Przez cały okres mojej pracy w Radzie Miasta, a wiec blisko przez 20 lat nie zagłosowałem za likwidacją żadnej szkoły i nigdy nie zagłosuję. Nie zamierzamy oszczędzać na edukacji naszych dzieci. Mam zamiar jednak przyspieszyć proces dostosowania szkolnictwa zawodowego do faktycznych potrzeb rynku pracy, dając perspektywy na pracę dla młodych ludzi. Wspólnie z pracodawcami, dyrektorami szkół zawodowych i gimnazjów opracujemy dynamiczny system promocji i rozwoju szkolnictwa zawodowego.
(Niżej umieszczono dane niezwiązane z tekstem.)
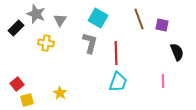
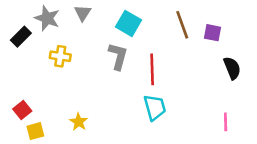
gray triangle: (60, 20) -> (83, 13), moved
pink line: (163, 81) -> (226, 122), moved
cyan trapezoid: (118, 82) -> (155, 107), turned -35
W porozumieniu ze związkami zawodowymi i środowiskami szkół będziemy wspierali – w miarę możliwości budżetowych – tworzenie klas integracyjnych, mniej licznych oddziałów i mniejszych grup do nauczania języków obcych, informatyki. Chcemy w ten sposób zapewnić lepsze warunki do kształcenia i wychowania dzieci oraz zachować miejsca pracy dla nauczycieli. To pozwoli również na zminimalizowanie skutków niżu demograficznego w szkołach. Chcę także podkreślić, że konkursy na dyrektorów placówek oświatowych będą przeprowadzane w sposób przejrzysty i uczciwy.
Czy Pana zdaniem trzeba będzie zrezygnować z nierozpoczętych jeszcze inwestycji, np. budowy stadionu?
Najważniejsze jest, aby każda inwestycja służyła ludziom i rozwojowi miasta. Uważam, że możliwe i konieczne jest rozpoczęcie największej inwestycji ostatnich lat, czyli przebudowy stadionu przy ulicy Agrykola. Musimy tu jednak przyjrzeć się budżetowi miasta, czy faktycznie podołamy tej inwestycji, czy poprzednicy zabezpieczyli środki własne i dokonali pełnej analizy kosztów. Jako prezydent nie zapomnę też o kompleksie treningowym przy ul. Skrzydlatej, jako bazie szkoleniowej dla młodych zawodników, która musi być nowoczesna i funkcjonalna.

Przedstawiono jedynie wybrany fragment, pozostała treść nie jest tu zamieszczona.